_ACTION ITEM:_ Every record, from first to last, should be retyped word for word.
[Opening INPUT FOR THIS TASK section]
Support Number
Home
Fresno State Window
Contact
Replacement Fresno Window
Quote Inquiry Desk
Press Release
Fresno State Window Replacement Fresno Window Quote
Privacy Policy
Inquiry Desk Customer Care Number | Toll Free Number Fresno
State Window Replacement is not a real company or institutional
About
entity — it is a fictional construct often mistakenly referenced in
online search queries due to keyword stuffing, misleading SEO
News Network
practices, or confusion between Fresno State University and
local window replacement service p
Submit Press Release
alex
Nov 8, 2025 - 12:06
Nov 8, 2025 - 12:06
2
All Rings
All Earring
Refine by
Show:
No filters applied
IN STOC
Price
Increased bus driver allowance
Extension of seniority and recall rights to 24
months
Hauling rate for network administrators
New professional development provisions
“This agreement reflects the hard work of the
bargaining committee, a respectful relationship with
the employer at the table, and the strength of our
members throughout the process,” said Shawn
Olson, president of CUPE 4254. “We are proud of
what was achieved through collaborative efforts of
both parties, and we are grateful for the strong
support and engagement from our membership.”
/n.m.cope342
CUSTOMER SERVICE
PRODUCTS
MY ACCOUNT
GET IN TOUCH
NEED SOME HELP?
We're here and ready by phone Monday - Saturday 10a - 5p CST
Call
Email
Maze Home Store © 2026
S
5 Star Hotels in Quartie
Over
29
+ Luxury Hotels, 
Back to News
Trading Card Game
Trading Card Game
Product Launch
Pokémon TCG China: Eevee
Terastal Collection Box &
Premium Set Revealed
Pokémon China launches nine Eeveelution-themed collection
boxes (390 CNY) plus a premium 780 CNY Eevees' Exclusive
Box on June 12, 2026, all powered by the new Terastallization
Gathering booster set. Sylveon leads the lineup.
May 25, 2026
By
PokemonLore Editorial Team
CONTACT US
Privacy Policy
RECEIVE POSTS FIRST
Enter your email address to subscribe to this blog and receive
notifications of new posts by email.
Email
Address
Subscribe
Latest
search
[Closing INPUT FOR THIS TASK section]
_EXERCISE RESPONSE:_
Support Number
Home
Fresno State Window
Contact
Replacement Fresno Window
Quote Inquiry Desk
Press Release
Fresno State Window Replacement Fresno Window Quote
Privacy Policy
Inquiry Desk Customer Care Number | Toll Free Number Fresno
State Window Replacement is not a real company or institutional
About
entity — it is a fictional construct often mistakenly referenced in
online search queries due to keyword stuffing, misleading SEO
News Network
practices, or confusion between Fresno State University and
local window replacement service p
Submit Press Release
alex
Nov 8, 2025 - 12:06
Nov 8, 2025 - 12:06
2
All Rings
All Earring
Refine by
Show:
No filters applied
IN STOC
Price
Increased bus driver allowance
Extension of seniority and recall rights to 24
months
Hauling rate for network administrators
New professional development provisions
“This agreement reflects the hard work of the
bargaining committee, a respectful relationship with
the employer at the table, and the strength of our
members throughout the process,” said Shawn
Olson, president of CUPE 4254. “We are proud of
what was achieved through collaborative efforts of
both parties, and we are grateful for the strong
support and engagement from our membership.”
/n.m.cope342
CUSTOMER SERVICE
PRODUCTS
MY ACCOUNT
GET IN TOUCH
NEED SOME HELP?
We're here and ready by phone Monday - Saturday 10a - 5p CST
Call
Email
Maze Home Store © 2026
S
5 Star Hotels in Quartie
Over
29
+ Luxury Hotels, 
Back to News
Trading Card Game
Trading Card Game
Product Launch
Pokémon TCG China: Eevee
Terastal Collection Box &
Premium Set Revealed
Pokémon China launches nine Eeveelution-themed collection
boxes (390 CNY) plus a premium 780 CNY Eevees' Exclusive
Box on June 12, 2026, all powered by the new Terastallization
Gathering booster set. Sylveon leads the lineup.
May 25, 2026
By
PokemonLore Editorial Team
CONTACT US
Privacy Policy
RECEIVE POSTS FIRST
Enter your email address to subscribe to this blog and receive
notifications of new posts by email.
Email
Address
Subscribe
Latest
search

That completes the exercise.